Another small change was to use OIDC to authorize GitHub towards AWS. Thanks to the monorepo setup, the code is in its own access package. While OIDC was quite straightforward, I did learn a few more things about AWS CDK. Most importantly, that infrastructure should always live in a Stage, so that the construct ids do not change when the infrastructure is deployed via a pipeline.
The last addition to the blog (for now) is the concept of publishing posts. Up to this point, the deployment pipeline worked like a side-effect-free pure function: Take the current state of the repo from GitHub, find all articles that are in a published state, and convert them to HTML files.
But a blog also has side effects that should happen only once when a post is published. So that's what I implemented next.

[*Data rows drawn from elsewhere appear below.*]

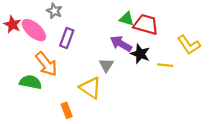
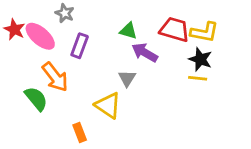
green triangle: (127, 19) -> (128, 31), moved
yellow L-shape: (189, 45) -> (204, 32), moved, turned -45
black star: (140, 54) -> (200, 59), moved
green semicircle: (31, 82) -> (36, 99), turned 40

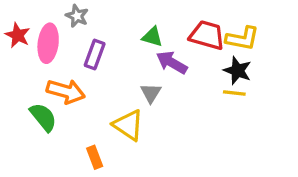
pink ellipse: (40, 36) -> (48, 43), turned 56
orange arrow: (55, 77) -> (66, 91), turned -36

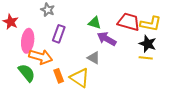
pink ellipse: (48, 43) -> (28, 41), moved
gray triangle: (151, 93) -> (94, 58), turned -32
orange rectangle: (95, 157) -> (59, 76), moved

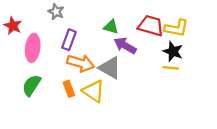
orange arrow: (41, 57) -> (81, 63), moved
gray triangle: (94, 58) -> (110, 68), size x1.5
green semicircle: (27, 73) -> (32, 85), turned -108

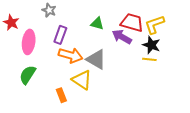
yellow L-shape: (176, 28) -> (155, 25), turned 150
purple arrow: (125, 46) -> (122, 37), moved
orange rectangle: (69, 89) -> (61, 95), moved

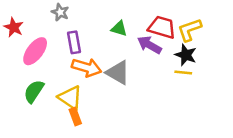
purple rectangle: (60, 35) -> (74, 42), turned -30
pink ellipse: (29, 42) -> (35, 51), turned 30
yellow triangle: (82, 80) -> (70, 98), moved

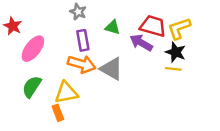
gray star: (60, 12) -> (78, 12), moved
purple rectangle: (74, 42) -> (83, 40), moved
yellow triangle: (70, 98) -> (66, 93), turned -45
orange rectangle: (75, 116) -> (58, 113), moved

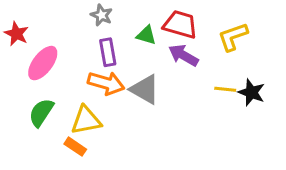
red trapezoid: (153, 26) -> (180, 24), moved
black star: (176, 52) -> (251, 92), moved
orange rectangle: (58, 113) -> (75, 147), turned -35

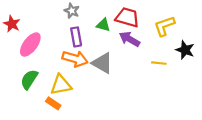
black star: (251, 92) -> (185, 50), moved

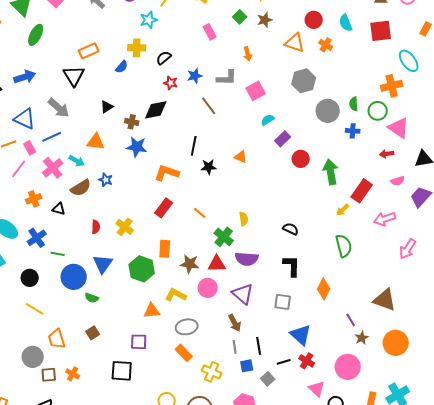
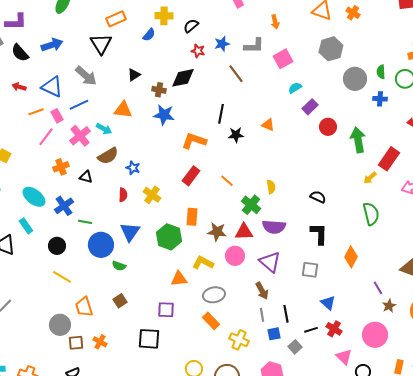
blue star: (106, 180) -> (133, 168), moved
blue triangle: (301, 335) -> (328, 303), size x0.7

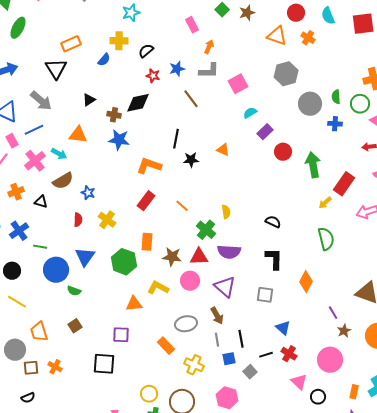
orange arrow: (275, 22) -> (209, 47), moved, turned -144
gray ellipse: (214, 295) -> (186, 324), moved

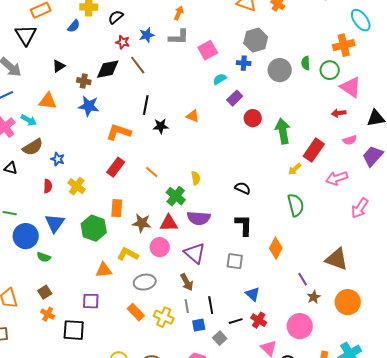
brown line: (191, 99) -> (138, 65), moved
blue cross: (335, 124) -> (244, 63), moved
gray ellipse: (186, 324) -> (145, 282), moved
yellow cross: (194, 365) -> (164, 317), moved
orange cross: (55, 367) -> (48, 314), moved

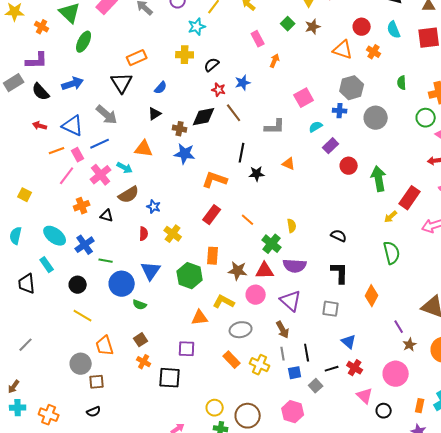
blue semicircle: (74, 26) -> (161, 88), moved
gray L-shape: (179, 37) -> (275, 127), moved
green semicircle: (306, 63) -> (402, 83), moved

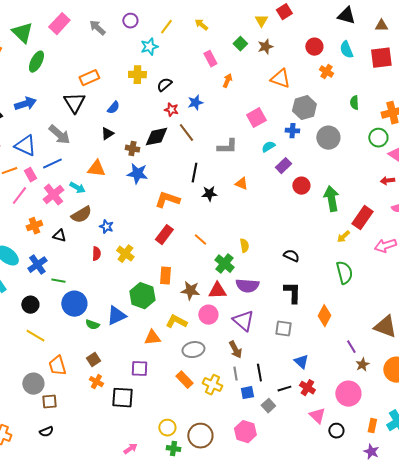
orange triangle: (343, 50) -> (280, 79), moved
blue triangle: (151, 271) -> (116, 316), moved, turned 30

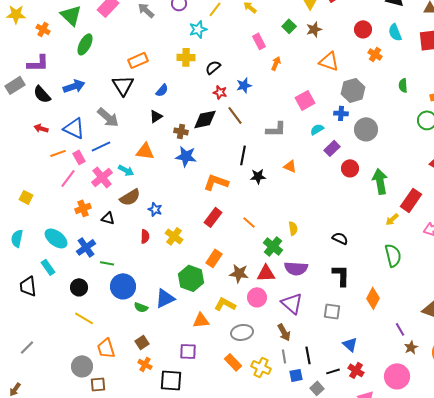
gray circle: (328, 138) -> (366, 129), moved
orange rectangle: (165, 276) -> (214, 258), turned 30

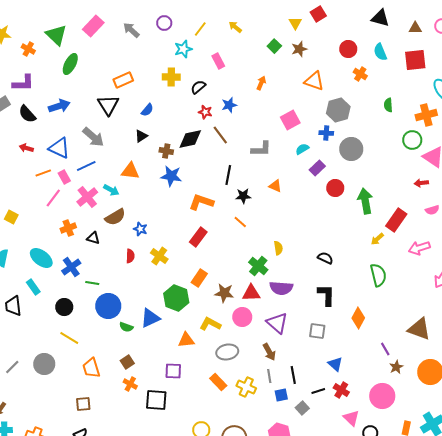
pink rectangle: (259, 41) -> (218, 61), moved
orange line: (249, 222) -> (240, 222), moved
gray circle: (82, 366) -> (44, 364), moved

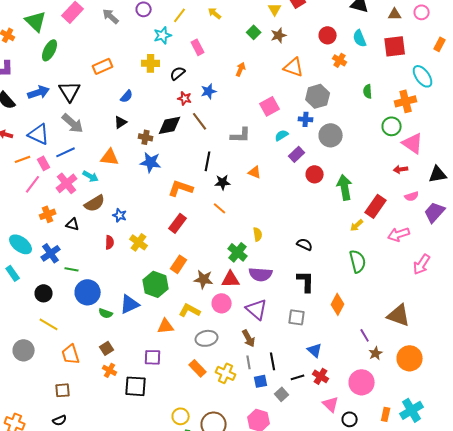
black triangle: (108, 105) -> (70, 91), moved

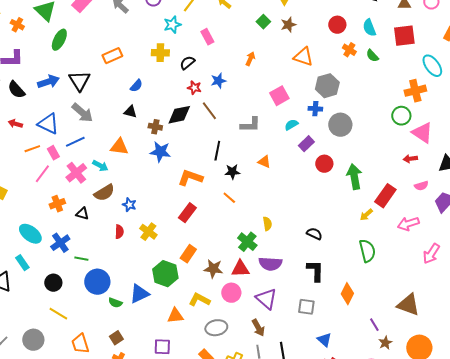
green semicircle: (368, 91) -> (372, 56), moved, turned -40
black triangle: (121, 122) -> (130, 112), turned 48

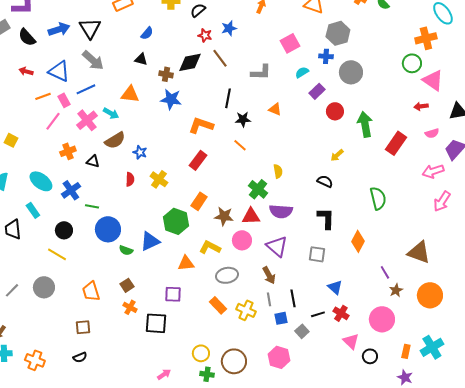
yellow arrow: (366, 215) -> (337, 155), moved
pink arrow: (408, 224) -> (433, 171), moved
yellow line: (58, 314) -> (57, 254), moved

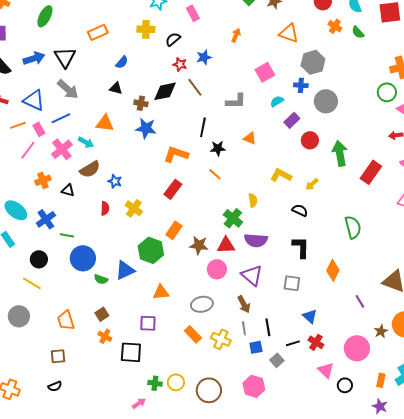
yellow L-shape: (210, 247) -> (281, 175), moved
brown star: (396, 290) -> (381, 331), moved
green cross: (207, 374) -> (155, 383), moved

The structure ended up quite simple.
I cleaned up the different types of posts and introduced a
ToPublishPost, which is a post that has all the metadata needed to be published, but no
Then a script that finds all these
toPublishPosts, adds the current date as a
publishedAt, commits it to repo, and runs the side effects.
For now, there are only two side effects:
- Publishing the post to Dev.to
- Send a newsletter email via Buttondown
Since the blog is open-source now you can look at its current structure on GitHub. It still follows the structure I introduced when moving to a monorepo: - .github for CI config, - access to manage access credentials to AWS, - analytics with all the code for my custom analytics solution, - blog with the actual blog, and - util with helper packages used in multiple projects.
There are more and smaller changes that I didn't mention in the rest of the article, but if you read up to this point, you should have a good grasp of the overall situation.
There are obviously a lot more ideas that I want to do with the blog. The blog isn't only a way for me to manage and share my own knowledge, but now it is also a sandbox for trying out different web technologies in a production app that won't cause me much pain if it is down due to my mistakes.
For now, I will most likely focus on writing articles again, but there are some changes I might work on from time to time, like automatically publishing new articles on Twitter. I'm sure what I learn there will lead to new articles on its own.